Text on images in '23 data set for image Retrieval

sarah · January 26, 2023, 12:14pm

Dear all,
is there a date when the '23 data set will be augmented with the text that is in the images? As far as we know, we would get the image texts so that we would not need to use OCR like most of the teams last year.
Thank you so much!
Sarah Bachinger

johanneskiesel · January 26, 2023, 4:05pm

Hi Sarah,

I hope I get this done next week. If not it should be ready the week after that.

sarah · January 26, 2023, 6:11pm

Hi Johannes,

Thank you so much, that is probably a lot of work! It would be great if you could reply here when the data is complete.

johanneskiesel · February 10, 2023, 5:22pm

Hi Sarah,

Sorry that it took so long! Quality assurance took me longer than I expected. However, I think the new dataset is now in a good shape. And the OCR worked (from what I saw) really well.

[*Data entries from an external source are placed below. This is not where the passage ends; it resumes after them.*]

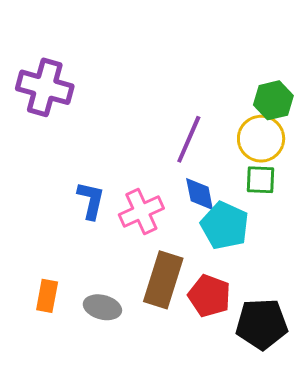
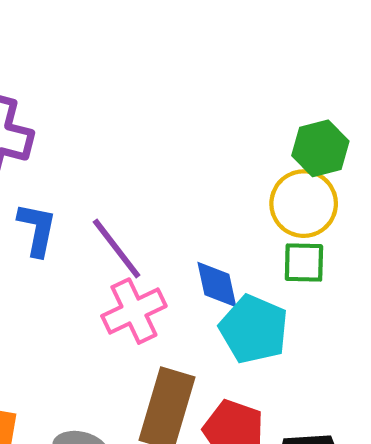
purple line: (189, 139) -> (117, 249), moved, turned -60
blue L-shape: (91, 200) -> (37, 229), moved

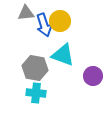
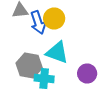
cyan cross: (36, 93) -> (44, 78), moved

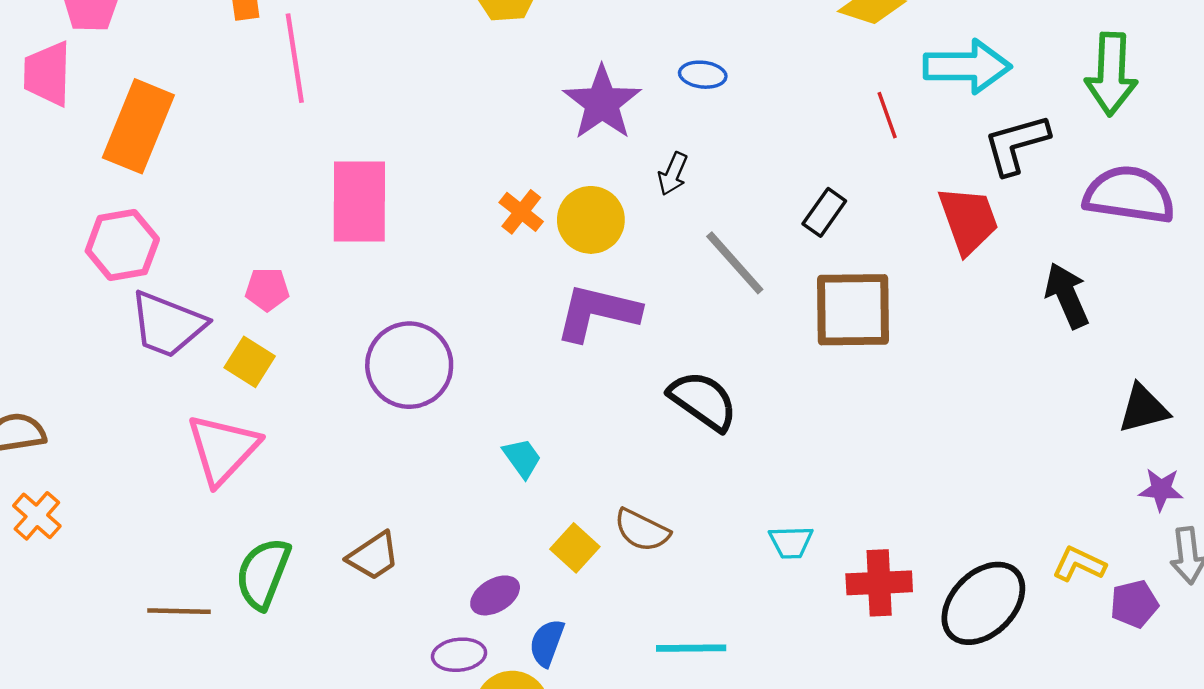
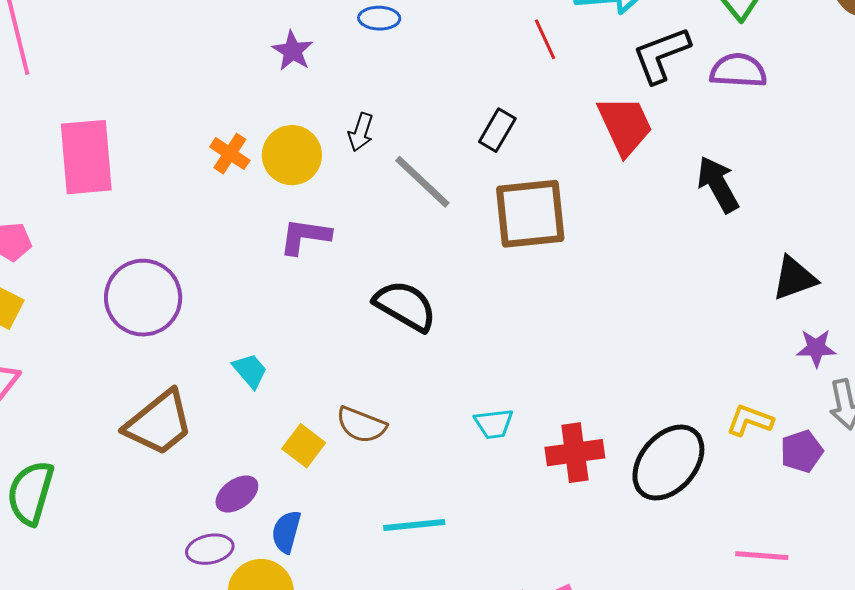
purple star: (602, 103) -> (293, 51), size x0.6
black arrow: (673, 174) -> (361, 132), moved
purple semicircle: (1129, 195) -> (738, 71), moved, size x0.7
purple L-shape: (597, 312) -> (305, 236), size x0.7
brown trapezoid: (373, 556) -> (159, 423), moved, size x1.5

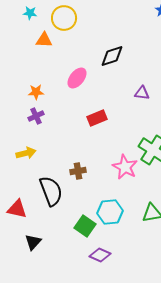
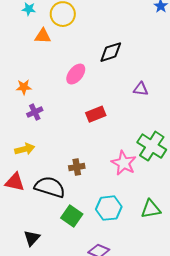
orange star: (36, 92) -> (24, 87), moved
black semicircle: (51, 191) -> (50, 187), turned -52
red triangle: (17, 209) -> (15, 182), moved
green square: (85, 226) -> (72, 216), moved

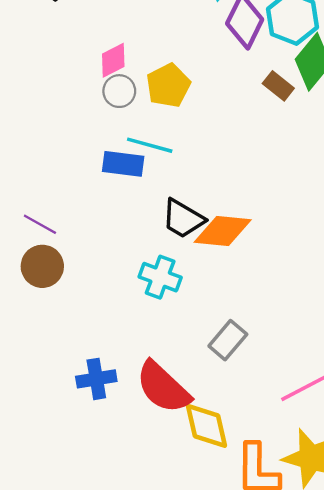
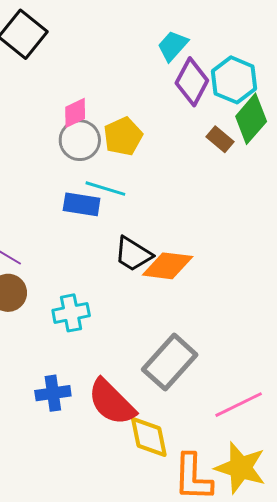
gray circle: (119, 91) -> (80, 140), size x1.4
cyan cross: (160, 277) -> (71, 313), moved, turned -33
gray rectangle: (228, 340) -> (170, 362), size x1.6

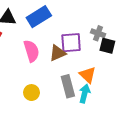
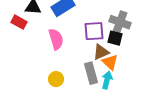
gray cross: (98, 33) -> (120, 22), size x1.5
black square: (107, 46) -> (115, 38), moved
brown triangle: (57, 53) -> (101, 52), moved

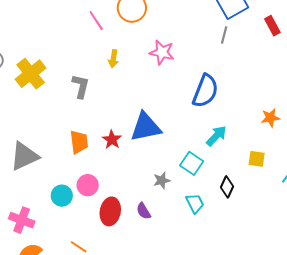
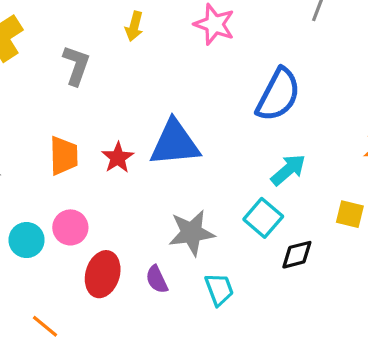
cyan square: (192, 163) -> (263, 218), moved
gray star: (162, 180) -> (192, 233), size x1.6
black diamond: (227, 187) -> (297, 255), turned 45
cyan trapezoid: (195, 203) -> (219, 289), moved

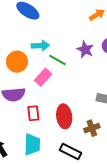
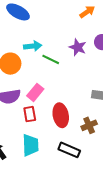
pink rectangle: (43, 77) -> (35, 92), moved

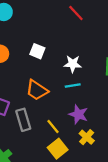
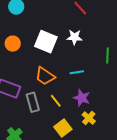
white square: (37, 51) -> (46, 42), size x1.6
white star: (73, 64) -> (74, 37), moved
yellow line: (53, 127) -> (56, 101), moved

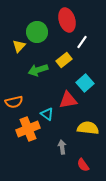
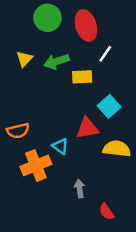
green circle: (37, 32) -> (47, 18), moved
yellow rectangle: (64, 60) -> (82, 77), turned 35
green arrow: (38, 70) -> (56, 61), moved
yellow semicircle: (88, 128) -> (117, 149), moved

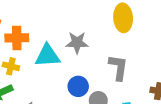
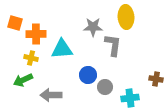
gray star: (77, 43) -> (93, 27), moved
gray L-shape: (118, 67) -> (113, 45), moved

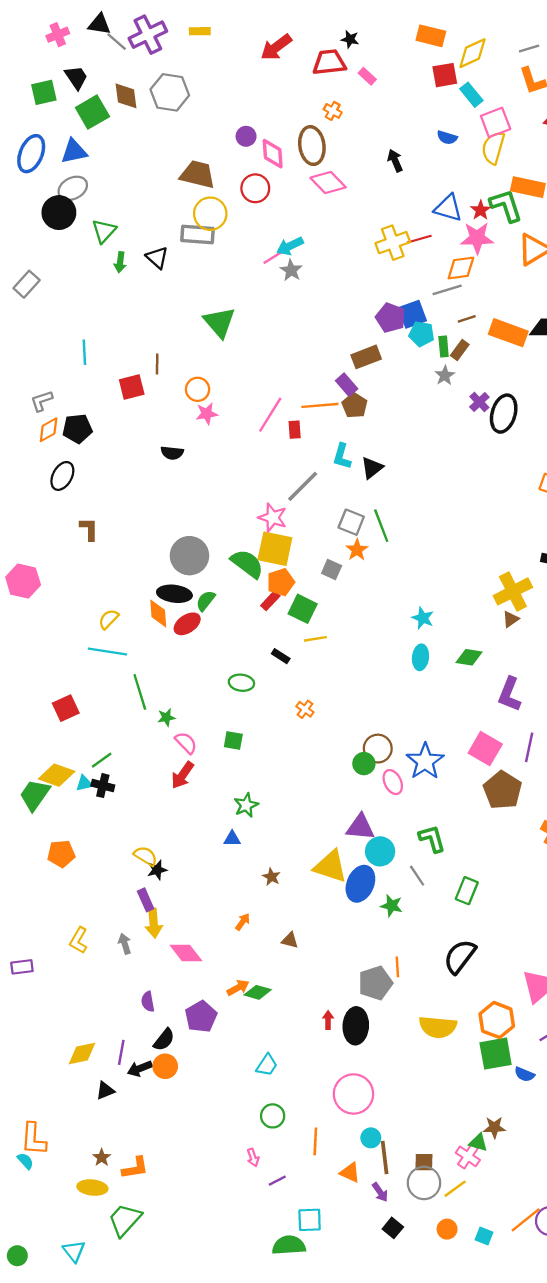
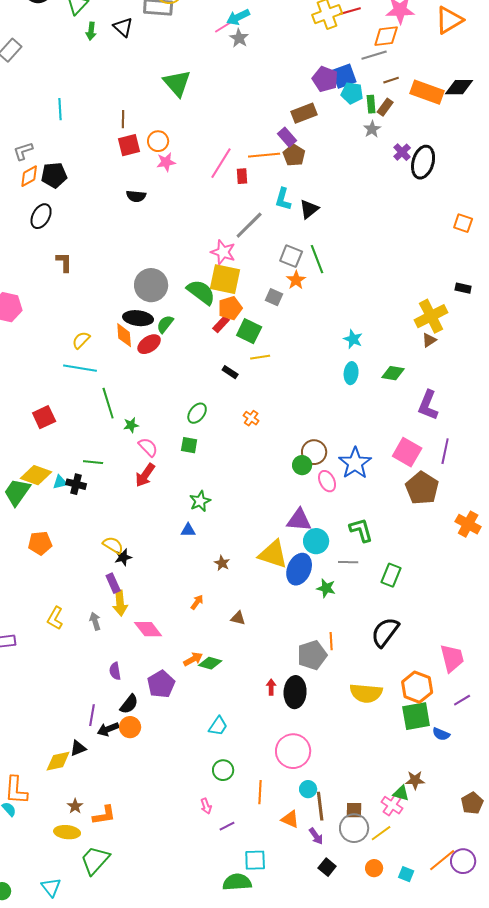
red square: (132, 387) -> (129, 145), moved
green ellipse: (241, 683) -> (197, 413), moved, turned -60
green line: (102, 760) -> (93, 462), moved, turned 42
gray line: (417, 876) -> (348, 562), turned -54
yellow diamond: (82, 1054) -> (58, 761), moved

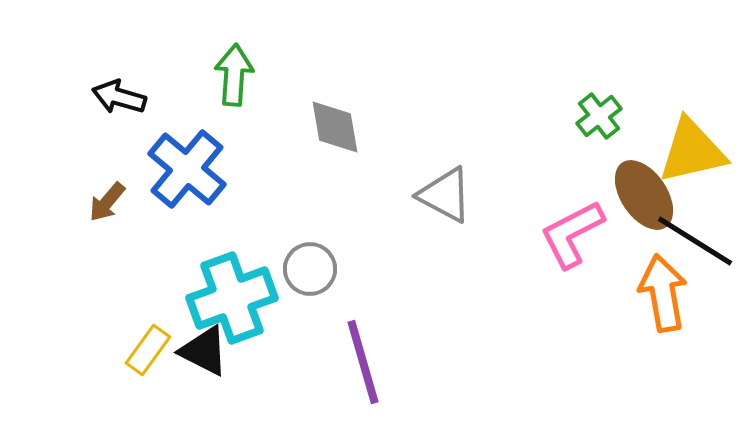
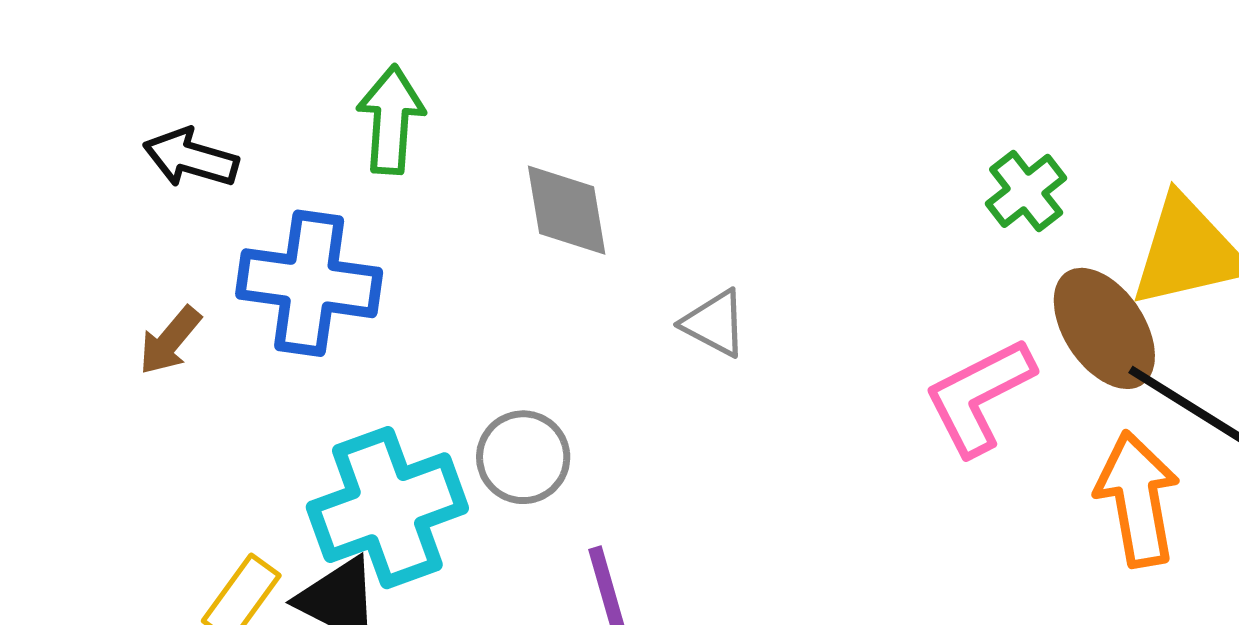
blue cross: (187, 169) -> (309, 283), turned -32
gray triangle: (445, 195) -> (715, 323), moved, size x0.7

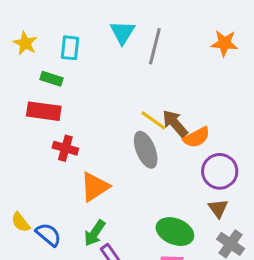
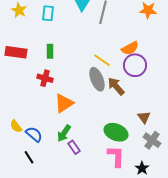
green rectangle: (51, 79) -> (50, 51), moved, turned 72
red rectangle: (44, 111) -> (16, 52), moved
brown arrow: (175, 123) -> (116, 86), moved
orange semicircle: (197, 137) -> (130, 48), moved
purple circle: (220, 171) -> (135, 65), moved

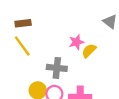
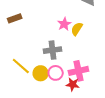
yellow line: (22, 46) -> (21, 66), moved

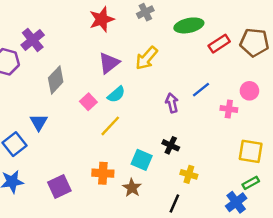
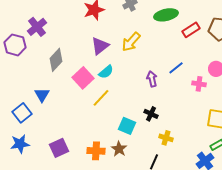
pink square: (88, 102) -> (83, 78), size x1.5
orange cross: (103, 173) -> (96, 151), moved

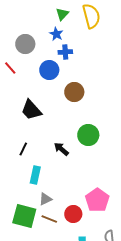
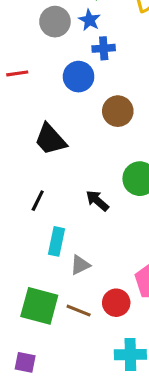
gray circle: (25, 44) -> (55, 22), moved
red line: (10, 68) -> (17, 73), turned -56
gray triangle: (45, 199) -> (80, 265), moved

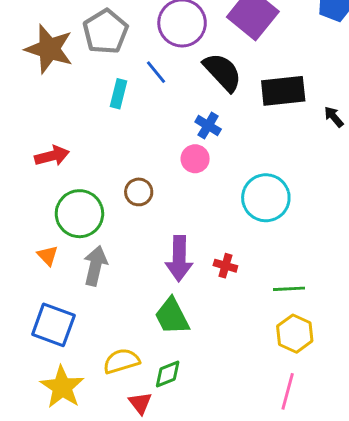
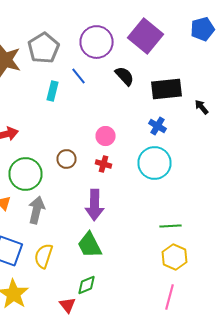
black semicircle: (223, 72) -> (124, 76), size x0.7
blue cross: (208, 126) -> (158, 126), moved
red cross: (225, 266) -> (104, 164), moved
yellow semicircle: (121, 361) -> (44, 256), moved, turned -55

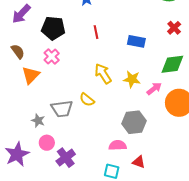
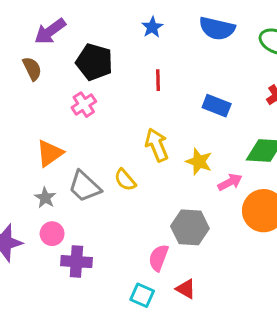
brown semicircle: (18, 51) -> (32, 69), moved
orange triangle: (31, 75) -> (50, 153), moved
gray trapezoid: (62, 109) -> (85, 186), turned 40
pink semicircle: (118, 145) -> (159, 258), turned -78
purple cross: (66, 158) -> (76, 262), turned 30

I still need to update some links, but you can the data already here: Touché23-Image-Retrieval-for-Arguments | Zenodo

Thanks to all the queries that were submitted the data now also has a nice size for a retrieval task (a bit over 1000 images per topic on average)!

Thanks!

sarah · February 15, 2023, 5:57pm

Great, thank you so much!

johanneskiesel · February 16, 2023, 8:05am

By the way, if you have feedback on the dataset: I would still be open to change things if necessary. Especially: do you think there is still too much text on the images?